Bagus sih tempatnya, lagi trend lagi di instagram.” Guman Seka sambil terus mengamati foto yang ada diponsel Ane.

“Jadi acara kita hari ini kesana?” Tanya Gina yang membuat Ane menganggukkan kepalanya.

“Gue lihat.” Asoka dengan cepat menyambar ponsel yang ada di genggaman Seka.

“Lumayan, harus banget hari ini? Besok lah biar gue sama puan ikut.” Kesal Asoka saat mengingat tujuan awalnya dengan Puan kesini. Observasi.

Kemarin memang Asoka sepakat untuk menyusul mereka dengan Puan setelah selesai tugas observasinya, namun melihat jadwal kegiatan hari ini tak memungkinkan.

“Terus gue gimana? Gue sendirian disini? Ya kalikan gue jalan sama 3 cewek, dikira apaan gue.” Rama menyisir rambut hitamnya dengan jari tangannya.

“Sok cakep lo.” Ucap Asoka yang hanya dibalas lirikan mata tajam seorang Rama.

“Lo ikut aja, nanti gue juga ajak Amran. Kayaknya kemarin kalian cukup akrab.” Ane mengolesi roti panggang dengan selai coklat favoritnya.

“Syukur deh. Iya, lo tahu aja. Dia baik sih, masak iya dia nggak pernah pacaran Ne?” Ane menganggukkan kepalanya, mengiyakan ucapan Rama.

“Buset, kalo masuk di SMA Kita bisa jadi bintang baru.” timpal Asoka.

“Lo yakin nggak ada perasaan apa-apa sama dia?” tanya Rama yang membuat Ane tersedat begitu saja, ia mengambil gelas air mineral yang ada didepannya dan meneguk habis air itu.

“Gila apa lo.” Ketus Ane lalu memakan roti panggangnya itu, lagi.

“Iya deh lupa gue lo udah sama Puan kan ya, ngomong-ngomong si Puan kemana? Masih tidur?” ucap Rama sambil menatap ke arah Ane, berharap dapat jawaban dari gadis itu.
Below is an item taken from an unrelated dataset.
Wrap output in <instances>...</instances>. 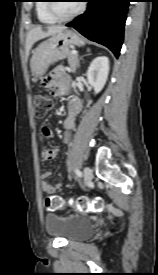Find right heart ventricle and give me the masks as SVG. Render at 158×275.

Ane mengendikkan bahunya, tanda ia tak mengetahuinya.

“Lo tunangan macem apa sih Ne, yaudah lo bawain dia sarapan, anter ke kamarnya sama bilang 1 jam lagi harus sudah rapi.” Ane membulatkan matanya tak suka dengan ucapan Asoka seolah menyalahkan dirinya.

“Kenapa harus gue.” Ane tak mengindahkan ucapan Asoka dan melanjutkan makannya.

“Lo tunangannya bukan sih Ne, sikap lo kayak masa bodo gitu sama Puan.” sahut Seka saat gemas dengan tingkah temannya itu.

“Iya iya.” Ane mengambil beberapa roti panggang dan mengolesi selai kacang, ia juga menuangkan susu hangat pada gelas dan menata rapi di nampan, dengan langkah malas ia berjalan ke lantai 2 dimana kamar Puan berada. Tepat di depan kamarnya.